Coming to the data storage, NetFlow Analyzer stores two types of data, Raw data and Aggregated data.
Raw Data Storage:
Raw data is each and every flow exported from the monitored interfaces of the routers. All the flows exported from the routers is stored in the NetFlow Analyzer database as raw data. Since, the raw data is each and every flow from the routers, it consumes lot of disk space and so is set to be stored for maximum of 30 days. Raw data storage is determined by the amount of flows the product receives from the monitored routers. To make calculation easier, the product itself can suggest how long one can store the raw data based on the free space available in the installation directory and the flow rate.
Raw data storage can be configured on the product by clicking on Product Settings –> Storage Settings –> Raw data Storage. There are also options available to alert you when free disk space goes below specified percentage and to automatically delete the older raw data when disk space goes below a specified percentage.
The raw data is used in the product when generating ‘Troubleshoot’ reports and the last 2 hours reports will be generated from the raw data. The raw data has complete port level information which helps in detailed analysis of traffic.
Apart from the raw data storage, NetFlow Analyzer stores aggregated data which is stored for ever in the database. The aggregation mechanism will happen simultaneously at the back end along with the raw data storage. The aggregated data is stored based on top 100 fields of the application and conversation for every 10 minute interval and is further aggregated as time goes on.
The aggregation of NetFlow data collected is done to avoid high disk space usage without impact on reporting and performance. The aggregated data on NetFlow Analyzer is used for historical reporting, capacity planning and trend analysis.
Following explanation will help you to understand how Application data on NetFlow Analyzer is aggregated and stored in various tables.
Aggregation Mechanism for Application data:
Older data is repeatedly rolled up into less granular times (10 minute, 1 hour, 6 hour, 24 hour and weekly). The top 100 records of application based on octet value is stored for every 10 minute interval. As time goes, this data is further aggregated to an hourly table.

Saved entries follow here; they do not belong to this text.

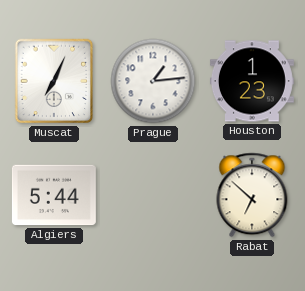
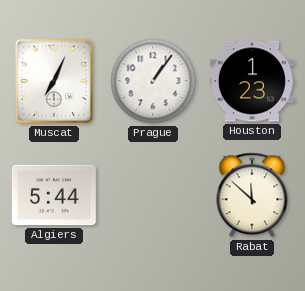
Prague: 1:14 -> 1:06
Rabat: 6:52 -> 11:52
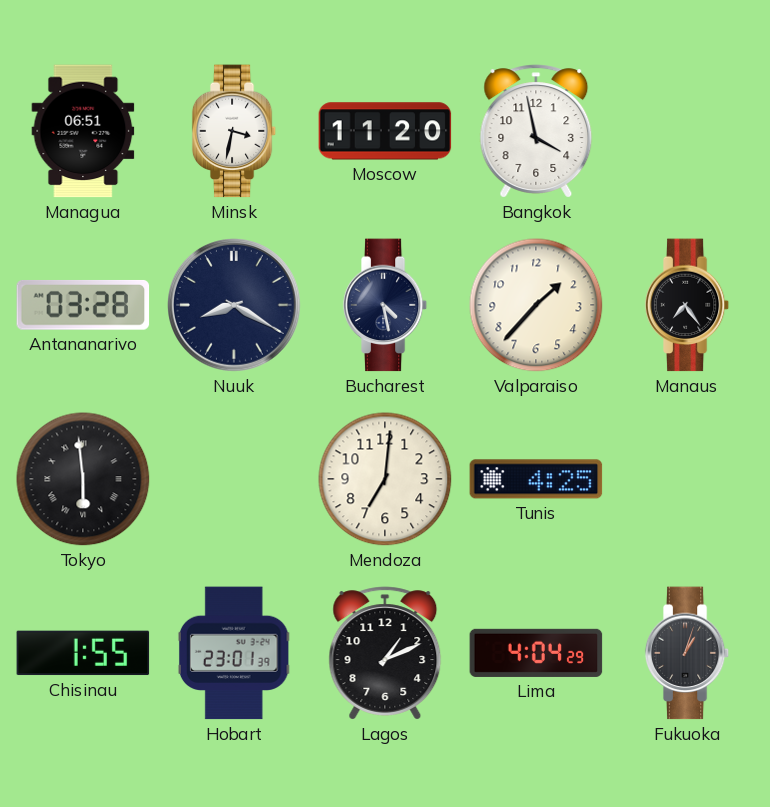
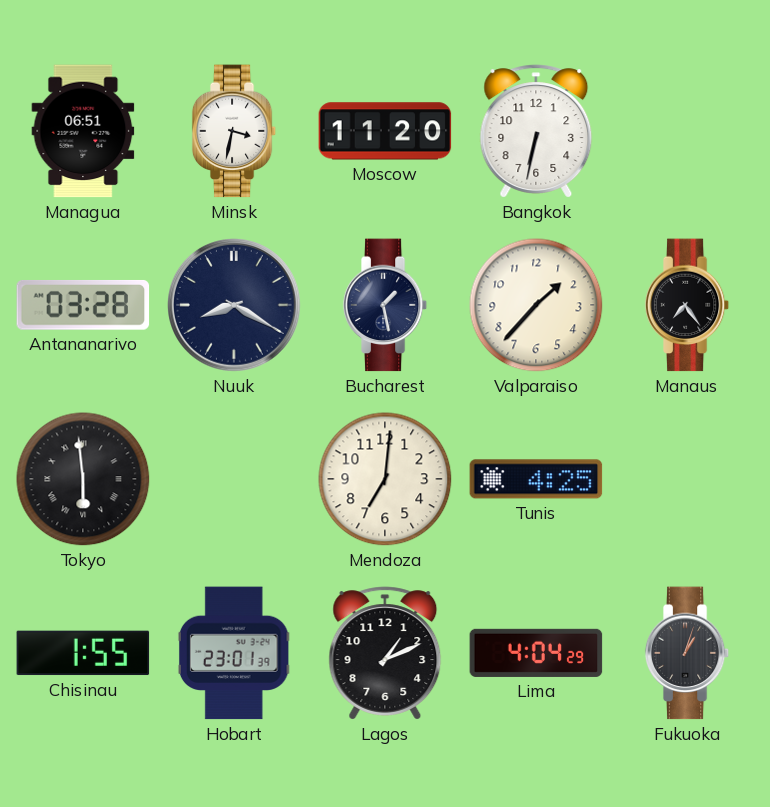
Bangkok: 3:58 -> 6:32
Bucharest: 4:28 -> 1:28
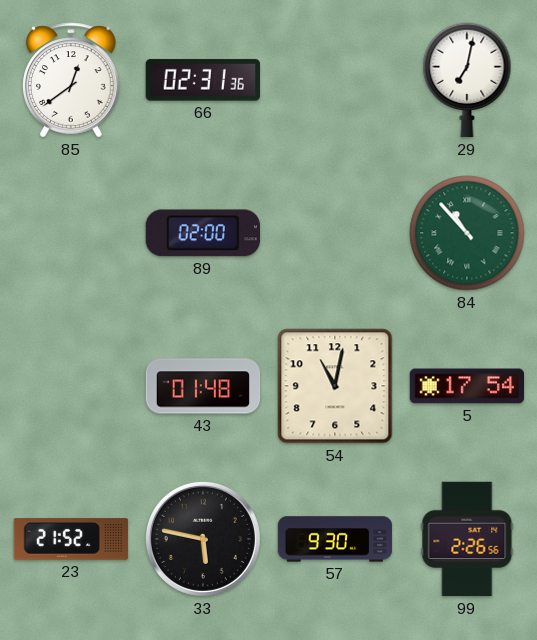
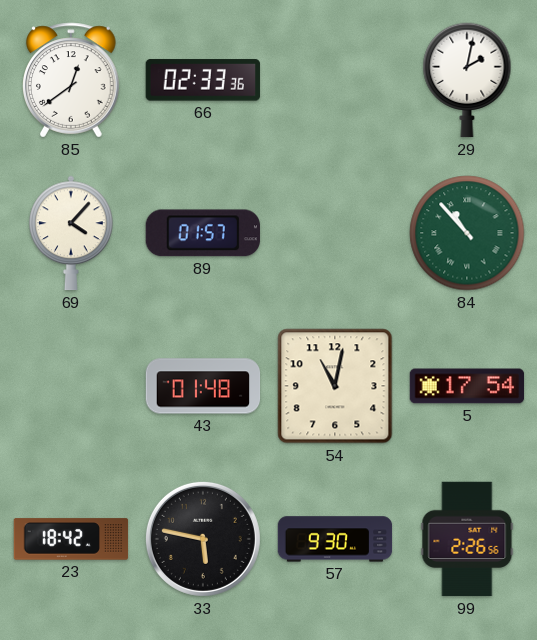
66: 02:31 -> 02:33
29: 7:02 -> 2:02
69: none -> 4:07
89: 02:00 -> 01:57
23: 21:52 -> 18:42
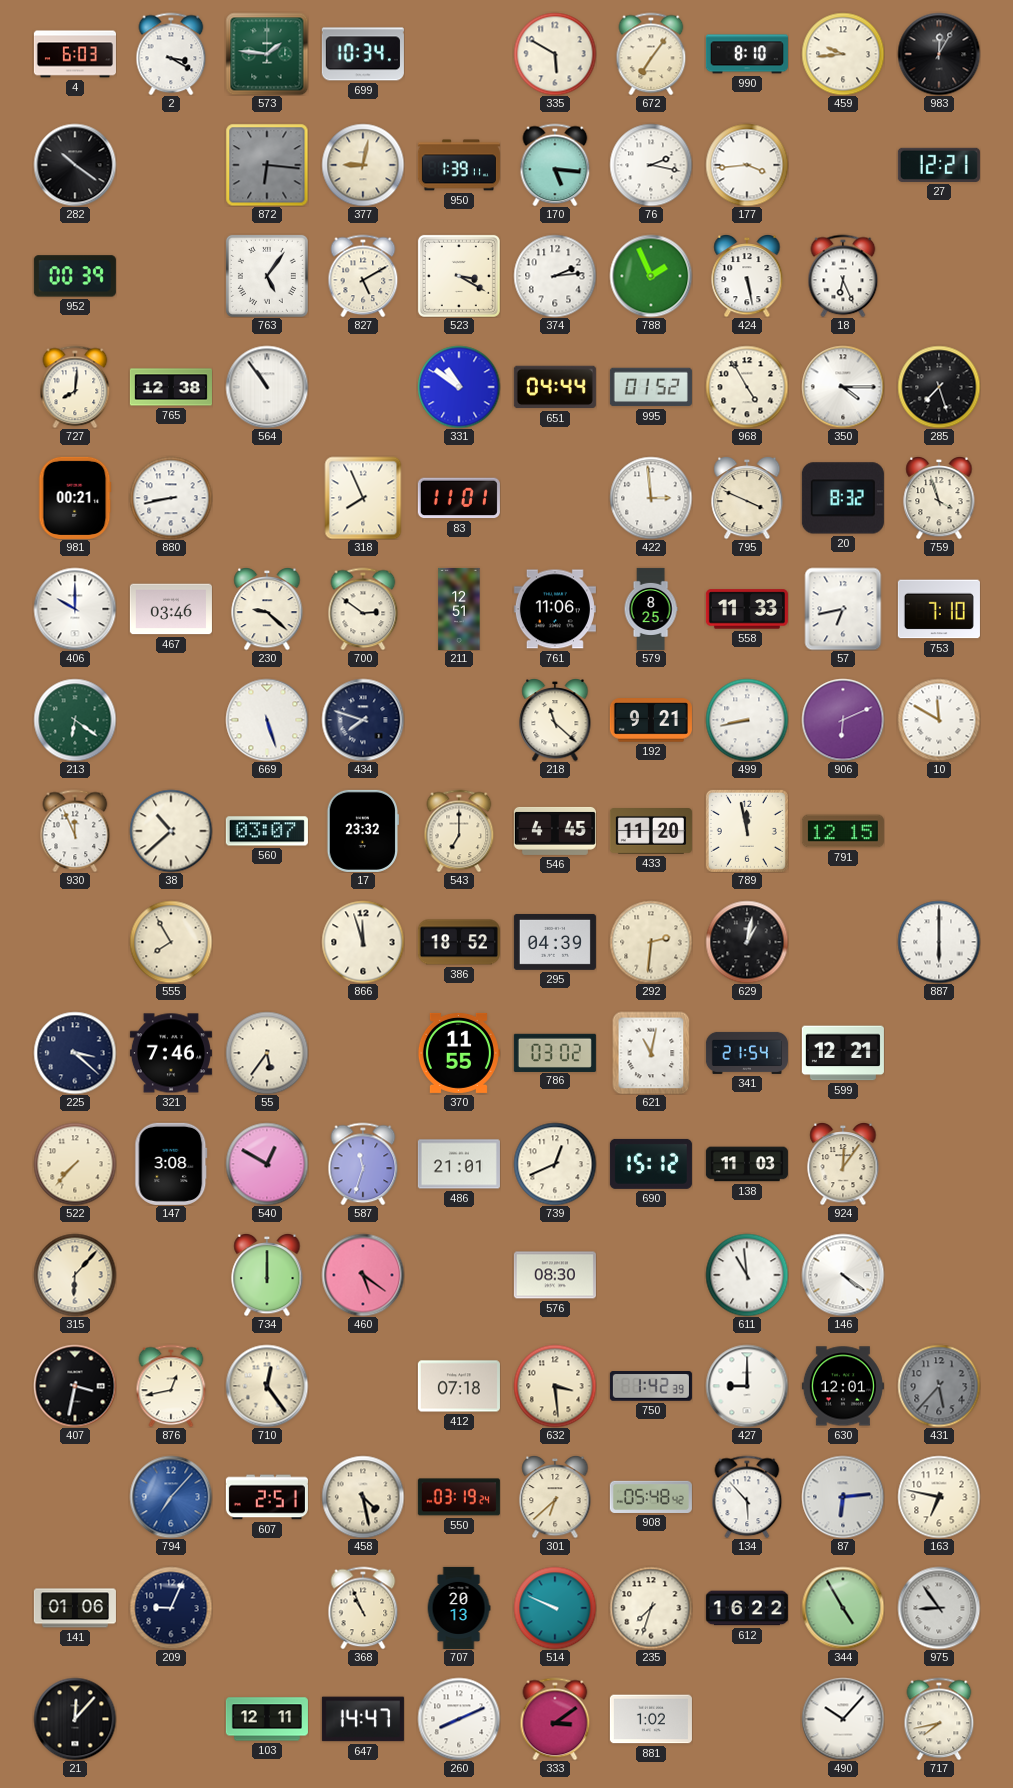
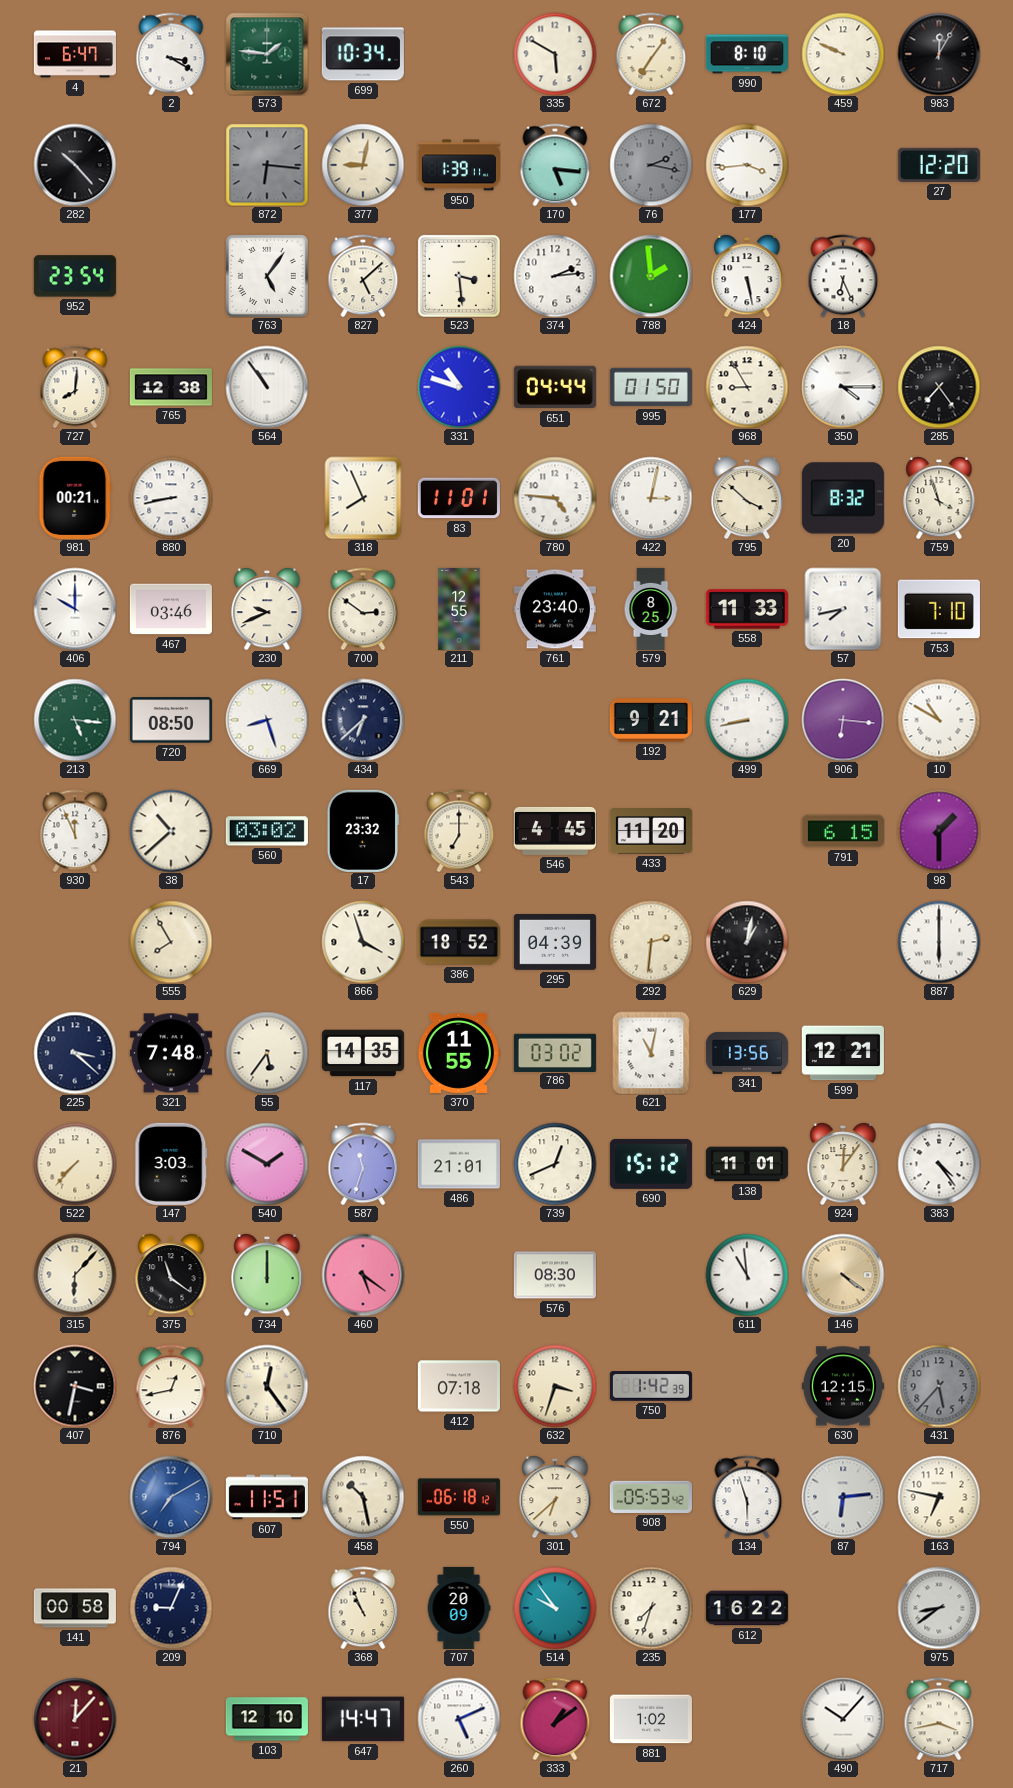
4: 6:03 -> 6:47
459: 9:44 -> 9:49
282: 10:21 -> 10:23
76 dial: white -> grey
27: 12:21 -> 12:20
952: 00:39 -> 23:54
827: 5:10 -> 5:08
523: 3:20 -> 3:29
788: 1:56 -> 1:59
331: 10:51 -> 10:48
995: 01:52 -> 01:50
968: 4:55 -> 8:55
285: 7:27 -> 7:24
780: none -> 4:46
422: 2:59 -> 3:02
795: 3:49 -> 3:52
230: 9:22 -> 9:41
211: 12:51 -> 12:55
761: 11:06 -> 23:40
57: 6:43 -> 7:43
213: 6:21 -> 5:16
720: none -> 08:50
669: 5:27 -> 8:27
434: 7:48 -> 6:38
218: 11:22 -> none
906: 6:11 -> 6:16
10: 11:50 -> 10:50
560: 03:07 -> 03:02
789: 11:58 -> none
791: 12:15 -> 6:15
98: none -> 1:30
866: 11:57 -> 3:57
321: 7:46 -> 7:48
117: none -> 14:35
341: 21:54 -> 13:56
147: 3:08 -> 3:03
540: 12:50 -> 1:50
138: 11:03 -> 11:01
383: none -> 4:24
375: none -> 11:21
146 dial: white -> champagne
632: 3:29 -> 3:33
427: 9:00 -> none
630: 12:01 -> 12:15
794: 7:07 -> 7:10
607: 2:51 -> 11:51
458: 4:28 -> 10:28
550: 03:19 -> 06:18
908: 05:48 -> 05:53
134: 5:53 -> 5:57
141: 01:06 -> 00:58
707: 20:13 -> 20:09
514: 9:49 -> 9:54
344: 4:55 -> none
975: 8:54 -> 8:39
21 dial: black -> burgundy
103: 12:11 -> 12:10
260: 8:11 -> 5:11
333: 3:09 -> 1:09
717: 7:43 -> 3:43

When we select time period 10:00 to 10:59, NetFlow Analyzer stores top 100 Application for each 10 minutes (10:00, 10:10, 10:20, 10:30, 10:40 and 10:50), this data will be under 10 minute table. From this six 10 minutes data, the 600 records pertaining to 10:00, 10:10, 10:20, 10:30, 10:40 and 10:50 would be aggregated and the top 100 would be moved to the 1 hour table pertaining to 10:00.
In the same manner, aggregation happens to the hourly table and the data is moved to 6 hour table then to daily table and finally weekly tables. Most recent data is stored with 10 minute granularity and data older than 92 days is stored with 1 week granularity.
The 10 minute table will have most recent data and data older than 25 hours is cleaned up. Following
is how the data are repeatedly rolled out.
10 minute granular data is stored for 25 hours (beyond which the older data is deleted)
1 hour granular data is stored for 45 days
6 hour granular data is stored for 62 days
24 hour granular data is stored for 92 days
1 week granular data is stored forever
In the same way as applications, conversations are also aggregated and stored in the database for historic reporting. The Application, Source, Destination, Conversation and QoS reports generated for more than last 2 hour period will be generated from the Aggregated data. The granularity of data represented will change based on the time period you select.
1 Minute traffic Data Storage:
Apart from the raw data and aggregated data, NetFlow Analyzer stores 1 minute traffic data which is used for real time reporting purpose. The aggregation mechanism for the traffic data happens as the same way we explained for Application data. The traffic report generated for any time period which is less than 24 hour is generated with 1 minute granularity which will give you a detail picture of each and every transaction going IN and OUT.
One minute data storage can be configured on the product by clicking on Product Settings———> Storage Settings—–> One Minute Data Storage Settings.
Hope this blog gives you a better understanding about the data storage pattern in NetFlow Analyzer and will help you use the product better.